The Story
Why it exists.
The beginning
Torn arrived in 2019 alongside Henry Rose's debut collection, a house built on radical transparency. The name itself is a quiet provocation, torn between contradictions, between the florals that open and the warmth that follows, between softness and structure. Perfumers Pascal Gaurin and Yves Cassar built the composition around a single tension: powdery florals meeting woody warmth, held together by vetiver's earthy honesty. It was designed to feel personal, intimate, like something you'd choose for yourself rather than something chosen for you. The vanilla draws you in. The vetiver keeps you there.

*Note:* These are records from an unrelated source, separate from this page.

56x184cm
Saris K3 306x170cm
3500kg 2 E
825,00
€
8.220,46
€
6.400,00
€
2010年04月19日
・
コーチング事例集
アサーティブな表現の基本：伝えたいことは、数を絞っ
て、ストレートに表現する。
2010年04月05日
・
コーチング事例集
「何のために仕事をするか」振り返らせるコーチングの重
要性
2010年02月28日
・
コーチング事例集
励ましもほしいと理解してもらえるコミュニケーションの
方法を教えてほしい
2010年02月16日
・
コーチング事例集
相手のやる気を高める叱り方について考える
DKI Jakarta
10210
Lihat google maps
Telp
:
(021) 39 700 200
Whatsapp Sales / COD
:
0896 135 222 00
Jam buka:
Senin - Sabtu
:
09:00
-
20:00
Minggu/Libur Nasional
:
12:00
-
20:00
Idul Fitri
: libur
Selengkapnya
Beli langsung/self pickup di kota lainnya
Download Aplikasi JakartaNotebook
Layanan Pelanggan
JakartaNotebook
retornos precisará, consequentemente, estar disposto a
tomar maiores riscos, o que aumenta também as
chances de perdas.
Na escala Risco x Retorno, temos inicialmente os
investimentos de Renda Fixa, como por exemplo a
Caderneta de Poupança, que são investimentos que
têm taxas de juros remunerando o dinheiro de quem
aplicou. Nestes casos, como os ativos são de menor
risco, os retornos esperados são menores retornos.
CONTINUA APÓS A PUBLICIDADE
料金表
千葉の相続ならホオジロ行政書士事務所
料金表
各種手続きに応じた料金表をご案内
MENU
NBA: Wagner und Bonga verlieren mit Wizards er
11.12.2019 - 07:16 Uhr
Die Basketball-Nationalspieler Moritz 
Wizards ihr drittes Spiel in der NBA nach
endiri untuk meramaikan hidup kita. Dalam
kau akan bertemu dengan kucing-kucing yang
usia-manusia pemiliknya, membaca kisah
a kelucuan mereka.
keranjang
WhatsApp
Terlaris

What makes Torn unusual is the restraint. With six base notes including praline and vanilla, the composition could have tipped into full gourmand territory. Instead, Haitian vetiver and Indonesian patchouli act as correctives, earthy, dry, almost mineral in their honesty. The florals (freesia, lily of the valley, jasmine, rose, violet) aren't relegated to a brief opening act. They persist throughout, keeping the fragrance powdery and present even as the vanilla and sandalwood warm the drydown. The result is a fragrance that smells expensive without smelling expensive, intimate without smelling close.
The evolution
The opening is the cleanest moment: freesia and lily of the valley arrive with startling clarity, almost soapy in their transparency. Thirty minutes in, jasmine and rose emerge, they don't compete with the top notes so much as deepen them, adding richness to what was bright. The vanilla becomes apparent around the one-hour mark, not as a straight gourmand note but as warmth woven into the sandalwood. The drydown belongs to vetiver. Not aggressive vetiver, the Haitian variety reads more mineral than medicinal, like damp earth after rain. Patchouli keeps it grounded. Musk and praline linger close to the skin, a soft skin-scent that persists for hours.
Cultural impact
Torn occupies a specific position in the Henry Rose lineup: the warm option, the winter option, the one people reach for when they want to smell like themselves but better. It doesn't dominate a room, community feedback consistently describes moderate sillage. What it does instead is linger, close and intimate, the kind of scent someone notices when they're standing close enough to matter. For a transparency-focused brand like Henry Rose, this fits the philosophy: not a statement fragrance, but a personal one. You know exactly what you're wearing, and why.